● **Data for this task**

#####

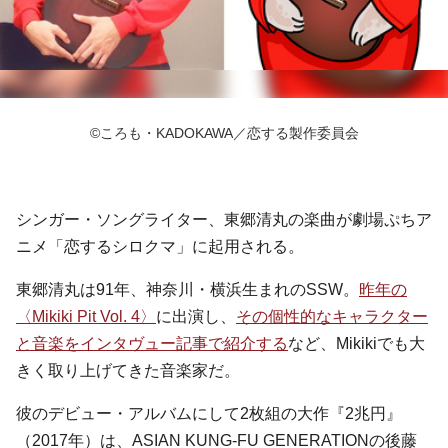
©ころも・KADOKAWA／恋する製作委員会
シンガー・ソングライター、東郷清丸の楽曲が劇場ぷちア
ニメ「恋するシロクマ」に起用される。
東郷清丸は91年、神奈川・横浜生まれのSSW。
昨年の
〈Mikiki Pit Vol. 4〉
に出演し、
その個性的なキャラクター
と音楽をインタヴュー記事で紹介する
など、Mikikiでも大
きく取り上げてきた音楽家だ。
彼のデビュー・アルバムにして2枚組の大作『2兆円』
（2017年）は、ASIAN KUNG-FU GENERATIONの後藤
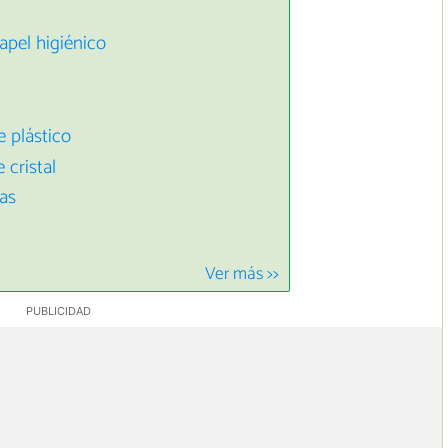
apel higiénico
e plástico
 cristal
as
Ver más >>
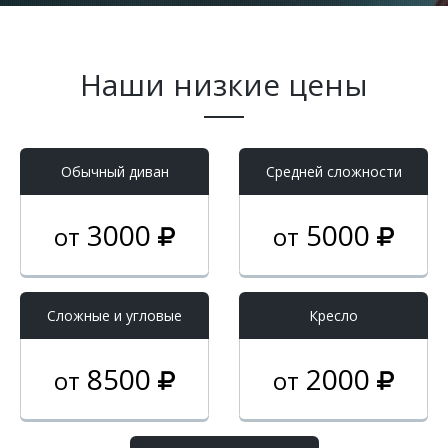
Наши низкие цены
Обычный диван
Средней сложности
3000
5000
от
от
Cложные и угловые
Кресло
8500
2000
от
от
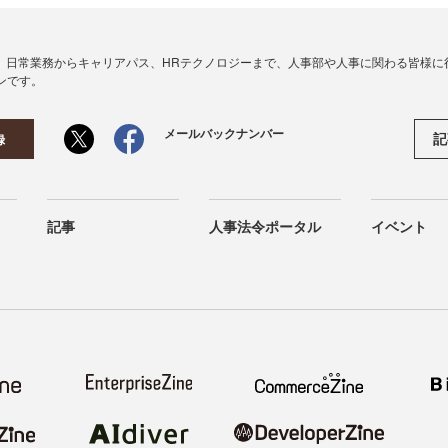
、日常業務からキャリアパス、HRテクノロジーまで、人事部や人事に関わる皆様に
ンです。
メールバックナンバー
記
録
記事
人事法令ポータル
イベント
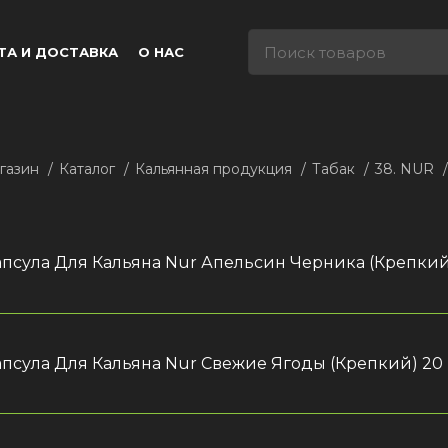
ТА И ДОСТАВКА
О НАС
газин
Каталог
Кальянная продукция
Табак
38. NUR
апсула Для Кальяна Nur Апельсин Черника (Крепкий)
апсула Для Кальяна Nur Свежие Ягоды (Крепкий) 20 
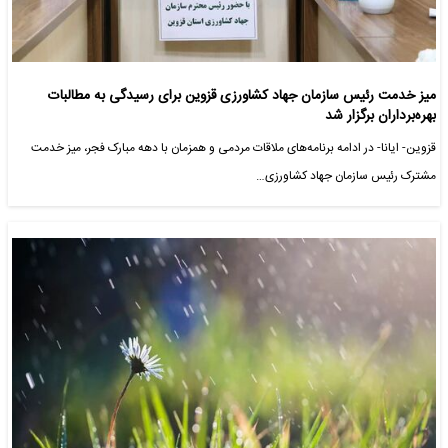
میز خدمت رئیس سازمان جهاد کشاورزی قزوین برای رسیدگی به مطالبات
بهره‌برداران برگزار شد
قزوین- ایانا- در ادامه برنامه‌های ملاقات مردمی و همزمان با دهه مبارک فجر، میز خدمت
مشترک رئیس سازمان جهاد کشاورزی…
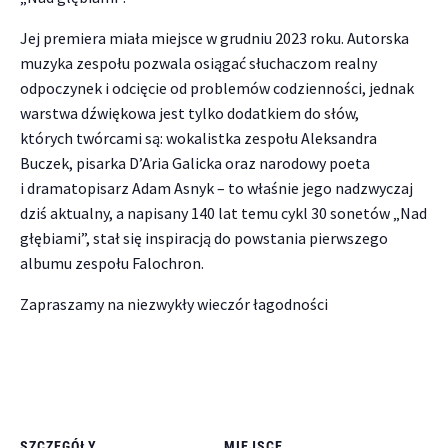
Jej premiera miała miejsce w grudniu 2023 roku. Autorska
muzyka zespołu pozwala osiągać słuchaczom realny
odpoczynek i odcięcie od problemów codzienności, jednak
warstwa dźwiękowa jest tylko dodatkiem do słów,
których twórcami są: wokalistka zespołu Aleksandra
Buczek, pisarka D’Aria Galicka oraz narodowy poeta
i dramatopisarz Adam Asnyk – to właśnie jego nadzwyczaj
dziś aktualny, a napisany 140 lat temu cykl 30 sonetów „Nad
głębiami”, stał się inspiracją do powstania pierwszego
albumu zespołu Falochron.
Zapraszamy na niezwykły wieczór łagodności
SZCZEGÓŁY
MIEJSCE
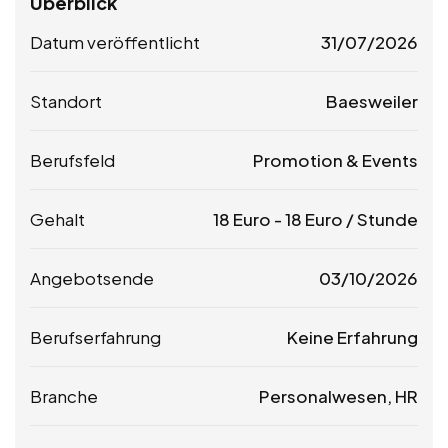
Überblick
Datum veröffentlicht
31/07/2026
Standort
Baesweiler
Berufsfeld
Promotion & Events
Gehalt
18
Euro
-
18
Euro
/ Stunde
Angebotsende
03/10/2026
Berufserfahrung
Keine Erfahrung
Branche
Personalwesen, HR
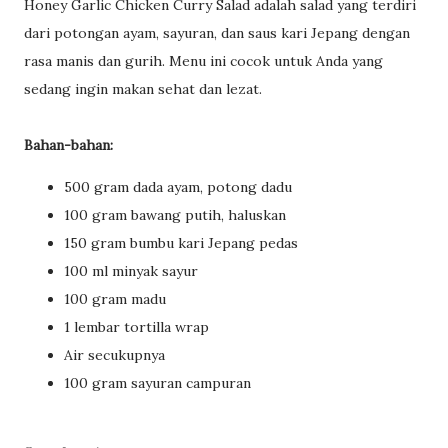
Honey Garlic Chicken Curry Salad adalah salad yang terdiri
dari potongan ayam, sayuran, dan saus kari Jepang dengan
rasa manis dan gurih. Menu ini cocok untuk Anda yang
sedang ingin makan sehat dan lezat.
Bahan-bahan:
500 gram dada ayam, potong dadu
100 gram bawang putih, haluskan
150 gram bumbu kari Jepang pedas
100 ml minyak sayur
100 gram madu
1 lembar tortilla wrap
Air secukupnya
100 gram sayuran campuran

#####

● **Work task**
Where a line above holds the string "kari", copy that line.

● **Result of the task**
dari potongan ayam, sayuran, dan saus kari Jepang dengan
150 gram bumbu kari Jepang pedas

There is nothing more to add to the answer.